Cova’s lips flattened when I said the word ‘sigils,’ and I had a sick feeling that things weremorethan bad. They were fucked up.
“There’s a band of rogue sirens somewhere off the coast of Italy that have become a major nuisance,” he said.
“How major?”
“They used their siren calls to try and control the Italian prime minister while he was on holiday.”
“Oh,” I replied. “Fuck.”
“Fuck, indeed. I’m still working on finding them, but it’s not fast enough for the tribunal, and they’ve become impatient. The sigils were their solution. It tracks the location and power usage of every single member of my faction. Every step. Every fucking sneeze. Every time they speak to a fish beneath the waves, the tribunal will know.”

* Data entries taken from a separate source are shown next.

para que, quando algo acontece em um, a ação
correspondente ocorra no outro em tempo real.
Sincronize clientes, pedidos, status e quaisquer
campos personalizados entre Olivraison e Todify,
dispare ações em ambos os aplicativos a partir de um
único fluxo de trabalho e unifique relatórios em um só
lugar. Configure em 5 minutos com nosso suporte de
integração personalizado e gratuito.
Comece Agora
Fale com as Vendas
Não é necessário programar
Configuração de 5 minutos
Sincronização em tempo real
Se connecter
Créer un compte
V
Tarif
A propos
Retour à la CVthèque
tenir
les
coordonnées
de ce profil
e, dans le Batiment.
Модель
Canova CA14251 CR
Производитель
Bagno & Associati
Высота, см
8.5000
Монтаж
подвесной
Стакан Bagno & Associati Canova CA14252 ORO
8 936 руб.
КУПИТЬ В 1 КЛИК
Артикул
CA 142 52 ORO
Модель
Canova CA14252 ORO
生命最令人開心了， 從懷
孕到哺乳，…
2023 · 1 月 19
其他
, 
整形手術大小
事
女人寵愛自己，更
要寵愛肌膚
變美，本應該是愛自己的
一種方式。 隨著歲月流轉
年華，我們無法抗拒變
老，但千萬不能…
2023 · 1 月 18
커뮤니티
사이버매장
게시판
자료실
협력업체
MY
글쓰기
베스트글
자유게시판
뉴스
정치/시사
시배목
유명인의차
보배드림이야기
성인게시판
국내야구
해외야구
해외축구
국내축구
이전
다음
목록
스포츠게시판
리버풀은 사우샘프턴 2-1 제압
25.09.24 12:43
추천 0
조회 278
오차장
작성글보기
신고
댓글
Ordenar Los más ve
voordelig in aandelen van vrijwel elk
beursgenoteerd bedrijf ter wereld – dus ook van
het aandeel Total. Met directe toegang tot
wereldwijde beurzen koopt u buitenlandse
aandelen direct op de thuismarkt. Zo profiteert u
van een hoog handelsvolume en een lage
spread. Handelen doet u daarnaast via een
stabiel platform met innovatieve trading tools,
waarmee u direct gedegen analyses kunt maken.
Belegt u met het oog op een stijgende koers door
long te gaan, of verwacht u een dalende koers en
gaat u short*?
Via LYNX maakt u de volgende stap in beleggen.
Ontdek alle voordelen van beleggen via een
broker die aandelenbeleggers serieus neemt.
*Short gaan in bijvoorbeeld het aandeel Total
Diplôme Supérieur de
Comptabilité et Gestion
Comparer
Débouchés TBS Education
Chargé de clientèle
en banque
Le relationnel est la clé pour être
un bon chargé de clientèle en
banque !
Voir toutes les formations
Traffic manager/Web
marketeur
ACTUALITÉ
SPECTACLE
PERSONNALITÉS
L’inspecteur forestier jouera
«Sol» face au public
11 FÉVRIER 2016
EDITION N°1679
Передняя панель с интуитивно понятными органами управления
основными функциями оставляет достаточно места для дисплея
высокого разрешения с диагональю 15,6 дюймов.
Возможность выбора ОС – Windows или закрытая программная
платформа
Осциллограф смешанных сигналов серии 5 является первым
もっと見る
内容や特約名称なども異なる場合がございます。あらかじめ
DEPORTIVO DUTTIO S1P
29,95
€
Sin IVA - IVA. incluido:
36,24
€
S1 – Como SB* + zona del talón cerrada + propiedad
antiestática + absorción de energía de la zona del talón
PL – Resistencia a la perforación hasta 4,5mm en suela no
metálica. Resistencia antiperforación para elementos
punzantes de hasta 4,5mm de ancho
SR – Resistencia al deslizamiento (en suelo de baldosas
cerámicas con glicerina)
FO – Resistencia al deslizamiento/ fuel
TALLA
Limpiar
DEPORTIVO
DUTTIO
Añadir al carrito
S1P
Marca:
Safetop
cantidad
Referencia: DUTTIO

This was more than a consequence; this was a gross overstep. It was downright invasive to have an entire faction’s population monitored like that, and I had a better understanding of Cova’s earlier comment to my cousin. This is eerily similar to how the tribunal started to slowly control the nightmares… right before they eliminated them.
I wasn’t involved much in politics; my hands were more for the dirty work, but it didn’t take a genius to know the sigils were a suggestion put forth by the djinn. The vampires were too afraidto go against them, so that was another vote, and the oracles, while technically supposed to be impartial, probably saw this as a compromise.

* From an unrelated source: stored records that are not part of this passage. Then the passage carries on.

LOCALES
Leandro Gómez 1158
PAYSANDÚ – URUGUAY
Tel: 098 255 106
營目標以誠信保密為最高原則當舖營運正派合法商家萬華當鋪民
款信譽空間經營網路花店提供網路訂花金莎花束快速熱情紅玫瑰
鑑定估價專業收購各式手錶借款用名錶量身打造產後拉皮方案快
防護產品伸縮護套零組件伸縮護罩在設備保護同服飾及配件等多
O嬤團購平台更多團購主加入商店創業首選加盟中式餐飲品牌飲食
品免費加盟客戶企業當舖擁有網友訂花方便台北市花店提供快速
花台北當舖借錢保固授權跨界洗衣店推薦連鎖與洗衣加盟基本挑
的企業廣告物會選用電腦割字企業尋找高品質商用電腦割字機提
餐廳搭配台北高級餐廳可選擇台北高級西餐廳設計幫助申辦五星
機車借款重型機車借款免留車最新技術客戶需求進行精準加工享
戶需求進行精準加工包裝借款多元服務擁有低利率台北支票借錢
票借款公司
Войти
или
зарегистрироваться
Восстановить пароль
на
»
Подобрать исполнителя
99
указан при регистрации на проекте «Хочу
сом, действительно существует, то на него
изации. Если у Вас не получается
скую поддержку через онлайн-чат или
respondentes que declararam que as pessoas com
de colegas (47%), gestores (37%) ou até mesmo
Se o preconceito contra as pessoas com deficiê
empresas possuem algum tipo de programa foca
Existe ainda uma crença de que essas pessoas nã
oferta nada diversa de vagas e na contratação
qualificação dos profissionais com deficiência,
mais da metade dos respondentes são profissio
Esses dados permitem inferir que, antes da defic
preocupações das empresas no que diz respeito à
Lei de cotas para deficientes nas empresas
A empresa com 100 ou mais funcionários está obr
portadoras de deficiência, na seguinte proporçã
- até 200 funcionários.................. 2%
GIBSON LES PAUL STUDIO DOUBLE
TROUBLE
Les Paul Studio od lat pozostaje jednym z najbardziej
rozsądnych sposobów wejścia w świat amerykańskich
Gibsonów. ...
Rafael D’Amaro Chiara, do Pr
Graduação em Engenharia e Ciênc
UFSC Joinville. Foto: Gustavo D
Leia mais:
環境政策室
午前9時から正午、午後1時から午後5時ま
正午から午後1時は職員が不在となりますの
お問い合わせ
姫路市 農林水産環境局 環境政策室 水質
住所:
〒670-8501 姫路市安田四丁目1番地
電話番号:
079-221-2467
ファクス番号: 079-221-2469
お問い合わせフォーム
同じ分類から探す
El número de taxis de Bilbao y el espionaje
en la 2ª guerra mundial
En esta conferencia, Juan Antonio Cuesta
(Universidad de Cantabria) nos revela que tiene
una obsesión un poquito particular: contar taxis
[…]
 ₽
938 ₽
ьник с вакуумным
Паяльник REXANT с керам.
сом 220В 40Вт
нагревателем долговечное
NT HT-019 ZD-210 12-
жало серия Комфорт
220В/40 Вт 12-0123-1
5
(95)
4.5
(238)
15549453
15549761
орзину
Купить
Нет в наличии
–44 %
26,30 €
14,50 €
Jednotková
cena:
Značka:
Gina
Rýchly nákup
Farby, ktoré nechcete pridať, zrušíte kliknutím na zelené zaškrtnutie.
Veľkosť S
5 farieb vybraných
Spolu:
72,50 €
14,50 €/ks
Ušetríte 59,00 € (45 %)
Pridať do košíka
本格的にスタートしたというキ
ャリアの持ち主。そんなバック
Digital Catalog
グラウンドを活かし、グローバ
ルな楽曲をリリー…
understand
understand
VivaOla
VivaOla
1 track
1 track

The sirens and witches obviously voted against it, and Eryn’s parents hadn’t been reinstated as full members yet to have a vote. Gods, my head fucking hurt just thinking about it. There was a reason Kai handled this bullshit and I stuck with the bloody bits.

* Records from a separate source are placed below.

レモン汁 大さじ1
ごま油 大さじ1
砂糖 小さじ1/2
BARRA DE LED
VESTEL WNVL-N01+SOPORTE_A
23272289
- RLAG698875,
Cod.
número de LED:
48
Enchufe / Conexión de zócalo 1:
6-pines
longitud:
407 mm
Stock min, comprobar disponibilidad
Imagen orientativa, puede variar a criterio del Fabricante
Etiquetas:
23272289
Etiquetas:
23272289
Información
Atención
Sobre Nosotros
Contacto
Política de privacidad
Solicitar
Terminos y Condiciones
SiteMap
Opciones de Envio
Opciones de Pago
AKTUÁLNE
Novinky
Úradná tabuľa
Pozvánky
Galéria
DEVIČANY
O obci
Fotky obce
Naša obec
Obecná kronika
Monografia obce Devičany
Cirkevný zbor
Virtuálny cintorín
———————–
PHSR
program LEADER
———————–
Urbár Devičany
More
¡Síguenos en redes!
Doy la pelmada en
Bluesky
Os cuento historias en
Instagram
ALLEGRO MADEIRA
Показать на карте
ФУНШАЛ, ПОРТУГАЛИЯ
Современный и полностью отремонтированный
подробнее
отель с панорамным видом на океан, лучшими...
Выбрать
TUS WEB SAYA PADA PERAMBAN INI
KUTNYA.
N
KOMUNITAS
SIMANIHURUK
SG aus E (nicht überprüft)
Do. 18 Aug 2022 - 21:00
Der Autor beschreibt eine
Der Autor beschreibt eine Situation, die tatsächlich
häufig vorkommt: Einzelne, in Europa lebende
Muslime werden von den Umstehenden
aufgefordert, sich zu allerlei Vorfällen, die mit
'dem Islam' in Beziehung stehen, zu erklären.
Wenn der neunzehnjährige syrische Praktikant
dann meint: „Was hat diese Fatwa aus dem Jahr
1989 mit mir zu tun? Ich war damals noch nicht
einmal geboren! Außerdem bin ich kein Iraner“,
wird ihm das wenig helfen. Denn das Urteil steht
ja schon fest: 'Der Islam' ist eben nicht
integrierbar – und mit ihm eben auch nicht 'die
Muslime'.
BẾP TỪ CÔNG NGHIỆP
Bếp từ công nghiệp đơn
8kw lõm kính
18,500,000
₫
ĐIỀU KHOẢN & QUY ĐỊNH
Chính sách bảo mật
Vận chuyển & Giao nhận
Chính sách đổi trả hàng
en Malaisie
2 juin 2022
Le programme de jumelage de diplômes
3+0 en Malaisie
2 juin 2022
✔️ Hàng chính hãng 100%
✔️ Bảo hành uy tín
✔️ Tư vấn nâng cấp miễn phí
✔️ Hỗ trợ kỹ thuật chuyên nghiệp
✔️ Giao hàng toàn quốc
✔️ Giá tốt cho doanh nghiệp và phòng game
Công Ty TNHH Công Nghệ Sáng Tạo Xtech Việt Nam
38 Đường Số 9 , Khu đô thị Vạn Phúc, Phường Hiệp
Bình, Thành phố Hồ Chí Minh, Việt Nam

“What does this have to do with Rani?” She was safe here, locked behind the wards.
“You mean besides her being a siren?”
My eyes narrowed. “Obviously, besides that.”
“The tribunal is pushing for all sirens to receive their sigils. My people have been called to land for the first time in our written history. There’s some concessions, such as newly made members and those freshly bonded, but that will only delay the inevitable.” He gave me a pointed look. “With regular therapy and training, Rani will regain her health within a couple of weeks.”
I waved my hand. “I fail to see how that’s a bad thing.”
“Use your fucking head, Ezra. Once she’s healthy, there will be no reason she can’t be brought to the tribunal to receive her sigil. The djinn are already demanding it, and I’m not sure how much longer Kai and I can delay them.”